# Walkin N Memphis



## Remudamom (Feb 25, 2011)

Miss Mimi. AQHA. I owned her dam and her grandam, and raised her from day one. I started her by myself. She died last year at the hands of a careless trainer. Six years old.


----------



## HopalongCassidy (Dec 19, 2010)

Oh my, i sorry to hear that. I would be very mad at that trainer. If you don't mind i'd like to know a little more about how it happened. If you don't want to say it on here You can PM me. If you don't want to say anything at all i understand. She's a very very nice girl. I can just sit here all day and look at her. R.I.P Walkin-N-Memphis.


----------



## BuckskinBorn2Fly (Mar 8, 2011)

Aww she was beautiful. So sorry for your loss  Just remember she's in a better place now.


----------



## ConnemaraPony (Mar 10, 2011)

yeah i really feel bad that your horse died but she won't have any more troubles.


----------



## Remudamom (Feb 25, 2011)

We are not 100% sure what happened because he wouldn't tell us. What he said was that she was tied up and all of a sudden she was down.

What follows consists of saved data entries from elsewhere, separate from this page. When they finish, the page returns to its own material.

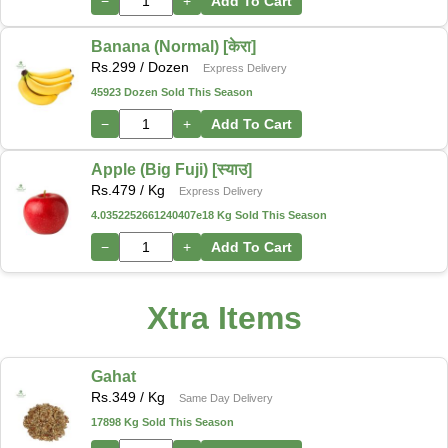
−
+
Add To Cart
Banana (Normal) [केरा]
Rs.
299
/ Dozen
Express Delivery
45923 Dozen Sold This Season
−
+
Add To Cart
Apple (Big Fuji) [स्याउ]
Rs.
479
/ Kg
Express Delivery
4.0352252661240407e18 Kg Sold This Season
−
+
Add To Cart
Xtra Items
Gahat
Rs.
349
/ Kg
Same Day Delivery
17898 Kg Sold This Season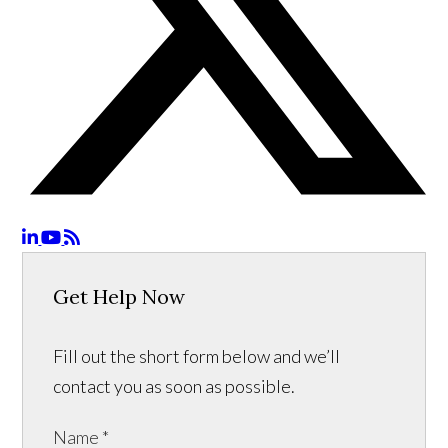
Get Help Now
Fill out the short form below and we’ll
contact you as soon as possible.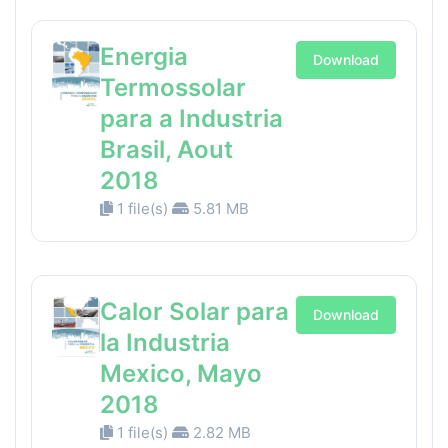
Energia
Download
Termossolar
para a Industria
Brasil, Aout
2018
1 file(s)
5.81 MB
Calor Solar para
Download
la Industria
Mexico, Mayo
2018
1 file(s)
2.82 MB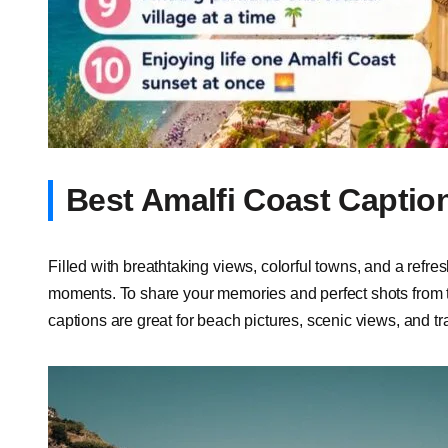
Best Amalfi Coast Captio
Filled with breathtaking views, colorful towns, and a refr
moments. To share your memories and perfect shots from t
captions are great for beach pictures, scenic views, and 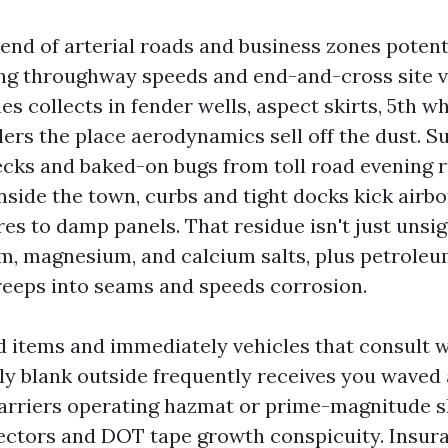
end of arterial roads and business zones potent
 throughway speeds and end-and-cross site vi
es collects in fender wells, aspect skirts, 5th w
ilers the place aerodynamics sell off the dust.
ecks and baked-on bugs from toll road evening r
nside the town, curbs and tight docks kick airbo
es to damp panels. That residue isn't just unsigh
m, magnesium, and calcium salts, plus petrol
 creeps into seams and speeds corrosion.
d items and immediately vehicles that consult w
bly blank outside frequently receives you waved 
carriers operating hazmat or prime-magnitude 
lectors and DOT tape growth conspicuity. Insur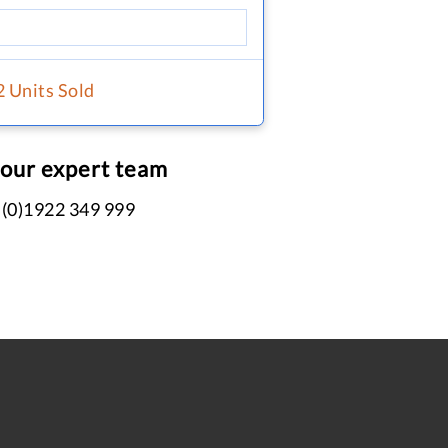
2 Units Sold
 our expert team
 (0)1922 349 999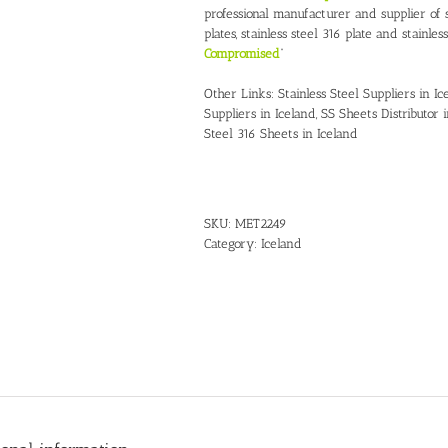
professional manufacturer and supplier of st
plates, stainless steel 316 plate and stainles
Compromised
”
Other Links:
Stainless Steel Suppliers in Ic
Suppliers in Iceland
,
SS Sheets Distributor 
Steel 316 Sheets in Iceland
SKU:
MET2249
Category:
Iceland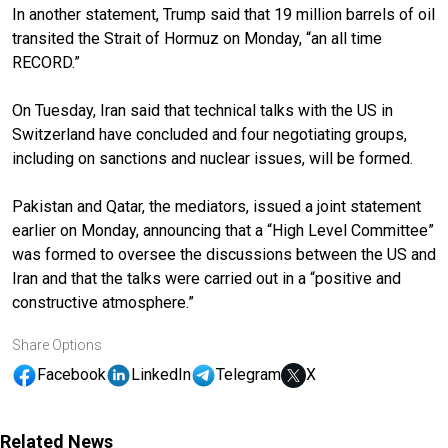
In another statement, Trump said that 19 million barrels of oil
transited the Strait of Hormuz on Monday, “an all time
RECORD.”
On Tuesday, Iran said that technical talks with the US in
Switzerland have concluded and four negotiating groups,
including on sanctions and nuclear issues, will be formed.
Pakistan and Qatar, the mediators, issued a joint statement
earlier on Monday, announcing that a “High Level Committee”
was formed to oversee the discussions between the US and
Iran and that the talks were carried out in a “positive and
constructive atmosphere.”
Share Options
Facebook
LinkedIn
Telegram
X
Related News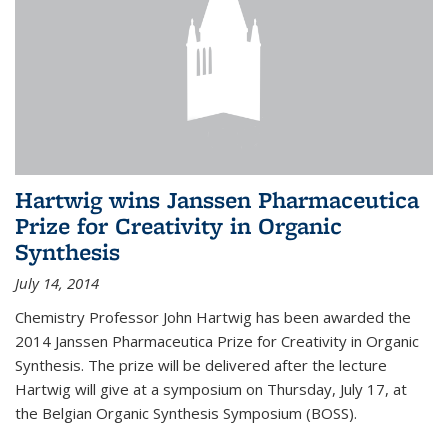
Hartwig wins Janssen Pharmaceutica
Prize for Creativity in Organic
Synthesis
July 14, 2014
Chemistry Professor John Hartwig has been awarded the
2014 Janssen Pharmaceutica Prize for Creativity in Organic
Synthesis. The prize will be delivered after the lecture
Hartwig will give at a symposium on Thursday, July 17, at
the Belgian Organic Synthesis Symposium (BOSS).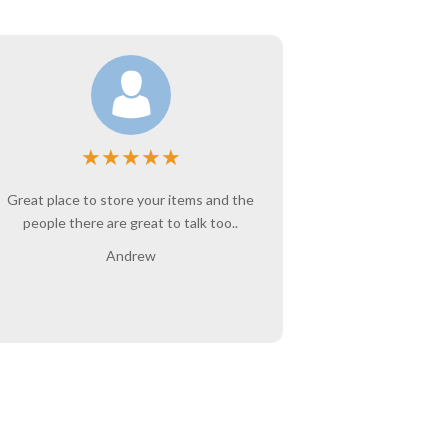
★
★
★
★
★
Great place to store your items and the
Angie is wo
people there are great to talk too..
belongings ar
interaction w
Andrew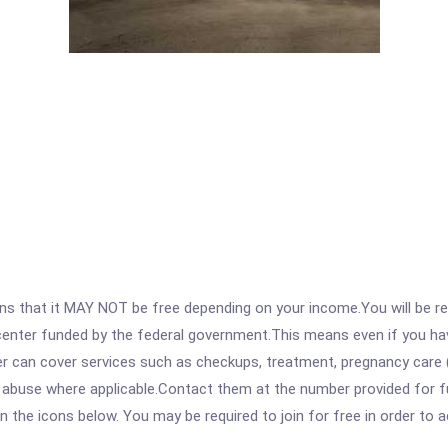
 that it MAY NOT be free depending on your income.You will be requ
e center funded by the federal government.This means even if you h
 can cover services such as checkups, treatment, pregnancy care (
 abuse where applicable.Contact them at the number provided for fu
 on the icons below. You may be required to join for free in order to 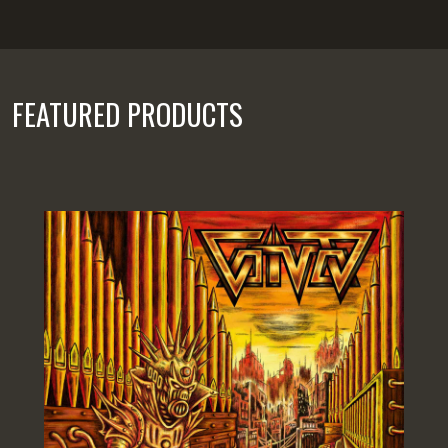
FEATURED PRODUCTS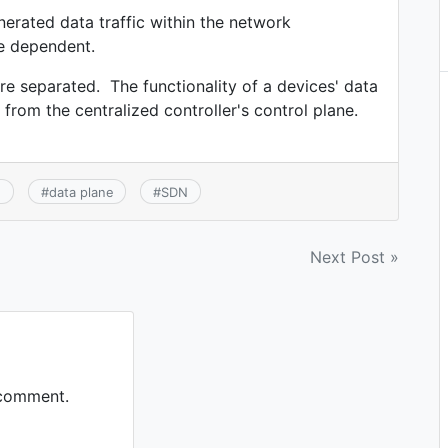
nerated data traffic within the network
ce dependent.
re separated. The functionality of a devices' data
from the centralized controller's control plane.
e
#
data plane
#
SDN
Next Post »
 comment.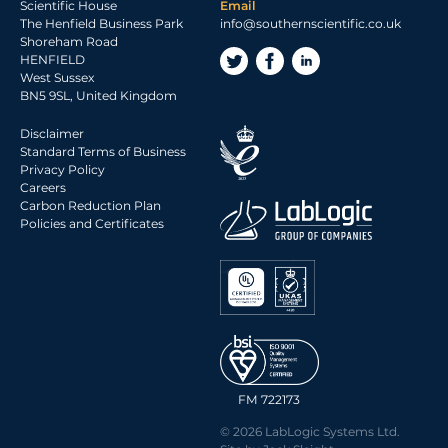
Scientific House
Email
The Henfield Business Park
info@southernscientific.co.uk
Shoreham Road
HENFIELD
West Sussex
BN5 9SL, United Kingdom
Disclaimer
Standard Terms of Business
Privacy Policy
Careers
Carbon Reduction Plan
Policies and Certificates
FM 722173
© 2026 LabLogic Systems Ltd.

Our vet who went out there said her lungs and throat were filled with blood, but her heart was fine.

I think he tied her too tight, she fell in the stall and choked herself. We'll never know.


----------



## BuckskinBorn2Fly (Mar 8, 2011)

That's horrible, whatever happened.


----------



## ConnemaraPony (Mar 10, 2011)

wow that is even more sad just the way it happened.


----------